Hotels in Italy

Hotels in Italy

Most hotels in Italy are small to medium in size and are family-run. This can mean a pleasantly personal approach, but it can also mean a lack of professional customer service. Especially at three-star standard and lower, a hotel frequently consists of several floors of a building which may be shared with offices, residents or other hotels.

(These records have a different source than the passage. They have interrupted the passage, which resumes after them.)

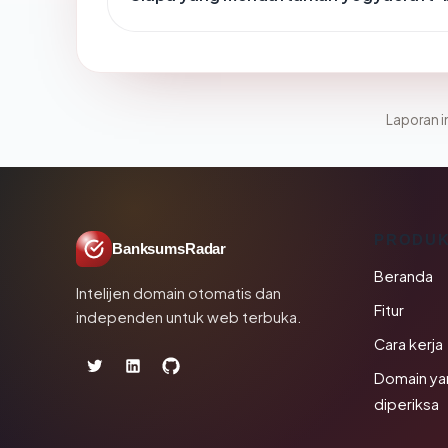
Laporan in
PRODU
BanksumsRadar
Beranda
Intelijen domain otomatis dan
Fitur
independen untuk web terbuka.
Cara kerja
Domain ya
diperiksa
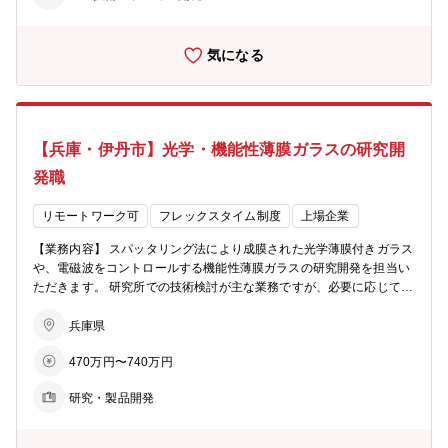
て、プロジェクトリーダー（Project Leader） としてメンバー管理・
進捗管理・技術戦略の検討など、マネジメント業務へステップアッ
気になる
プ。 【業務のやりがい】 高機能ガラス製品の製造プロセスを向上さ
せることで、 社会インフラ・自動車・産業用途など幅広い分野に貢献
できる意義の大きい仕事。 多様な製品工程を担当し、技術者として大
きく成長できる環境。
【兵庫・伊丹市】光学・機能性薄膜ガラスの研究開
発職
リモートワーク可
フレックスタイム制度
上場企業
【業務内容】 スパッタリング法により成膜された光学薄膜付きガラス
や、電磁波をコントロールする機能性薄膜ガラスの研究開発を担当い
ただきます。 研究所での技術検討が主な業務ですが、必要に応じて、
他部署と連携した製品開発や、 工場での試作・評価にも関わっていた
だきます。 【具体的には】 ・光学薄膜や機能性薄膜の材料検討・光
兵庫県
学設計・プロセス開発 ・光学特性・電磁波特性の計算・評価 ・スパ
470万円〜740万円
ッタリング装置を用いた成膜プロセスの検討 ・他部署（製造・品質・
営業など）との連携による製品開発 ・工場での量産テストや技術サポ
研究・製品開発
ート（必要に応じて） 【配属部署】 グループファンクション部門
研究開発部 日本統括部 【キャリア】 入社後は技術者として研究開
発に携わっていただきますが、将来的には、製品開発プロジェクトを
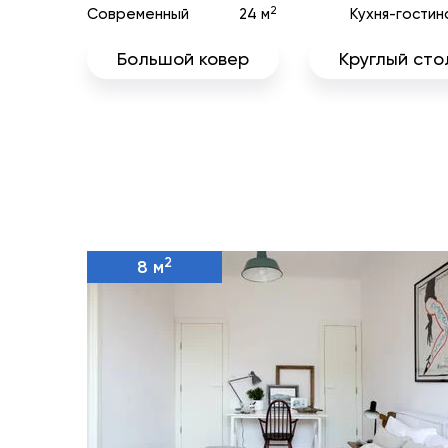
2
Современный
24 м
Кухня-гостин
Большой ковер
Круглый сто
2
8 м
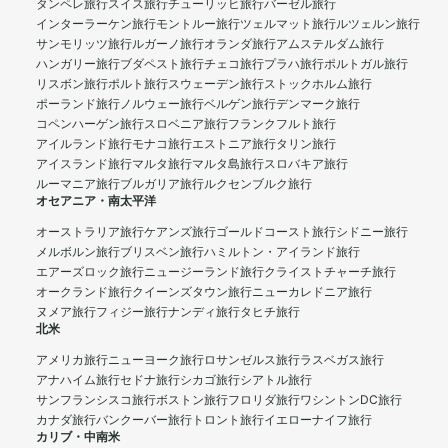
タンペレ旅行
スイス旅行
チューリッヒ旅行
バーゼル旅行
インターラーケン旅行
モントルー旅行
ツェルマット旅行
ルツェルン旅行
サンモリッツ旅行
ルガーノ旅行
オランダ旅行
アムステルダム旅行
ハンガリー旅行
ブダペスト旅行
チェコ旅行
プラハ旅行
ポルトガル旅行
リスボン旅行
ポルト旅行
スウェーデン旅行
ストックホルム旅行
ポーランド旅行
ノルウェー旅行
ベルゲン旅行
デンマーク旅行
コペンハーゲン旅行
スロベニア旅行
フランクフルト旅行
アイルランド旅行
モナコ旅行
エストニア旅行
タリン旅行
アイスランド旅行
マルタ旅行
マルタ島旅行
スロバキア旅行
ルーマニア旅行
ブルガリア旅行
ルクセンブルク旅行
オセアニア・南太平洋
オーストラリア旅行
ケアンズ旅行
ゴールドコースト旅行
シドニー旅行
メルボルン旅行
ブリスベン旅行
ハミルトン・アイランド旅行
エアーズロック旅行
ニュージーランド旅行
クライストチャーチ旅行
オークランド旅行
クイーンズタウン旅行
ニューカレドニア旅行
ヌメア旅行
フィジー旅行
ナンディ旅行
タヒチ旅行
北米
アメリカ旅行
ニューヨーク旅行
ロサンゼルス旅行
ラスベガス旅行
アナハイム旅行
セドナ旅行
シカゴ旅行
シアトル旅行
サンフランシスコ旅行
ボストン旅行
フロリダ旅行
ワシントンDC旅行
カナダ旅行
バンクーバー旅行
トロント旅行
イエローナイフ旅行
カリブ・中南米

What to expect in Italian hotels?

Facilities in Italy are fewer than travelers usually expect. It’s common for a hotel to offer only breakfast as many of them do not have a restaurant. There are sure to be restaurants close at hand, and this is hardly a drawback in a country where there are excellent restaurants on nearly every street to explore. An advertised bar is often no more than a drinks cabinet where you’ll be served by the receptionist, although big, expensive international hotels sometimes do have ‘proper’ bars, with cocktails and pianists. Don’t expect tea and coffee-making facilities in your room. Since many hotels are historic buildings or crammed into narrow historic town centres, they are unlikely to have smart modern surroundings or extensions.

Historic palazzo

It’s also worth noting that in a city like Rome, a ‘historic palazzo’ might translate as a nineteenth-century apartment block. The word palazzo usually means any large building, not a palace. Car parking is not automatically available. Many hotels, especially in cities, do not have parking spaces. Check in advance if there is parking, if there is a charge, or if the hotel has an arrangement with a private car park.

Don’t be surprised if the hotel requests your passports as this is a standard procedure, as they have a legal requirement to register all foreign tourists. You should get it back again, promptly. If you’re concerned, ask them to fill in their forms while you wait, or offer them a photocopy instead.

Breakfast in Italian hotels

Breakfast in Italy this is typically a cappuccino and a croissant. Many hotels in Italy offer little more than a few biscuits, a croissant and a hot drink. Some better establishments may offer a buffet with fruit, cereals, cheese and cold ham.

Usually the default option for a two-person bedroom is often twin beds. If you’re booking for two, you should specify if you want twin beds (letti separati) or a double (letto matrimoniale – literally, a marriage bed). It’s only in luxury-class hotels that you’re likely to encounter quality mattresses and high-thread-count sheets.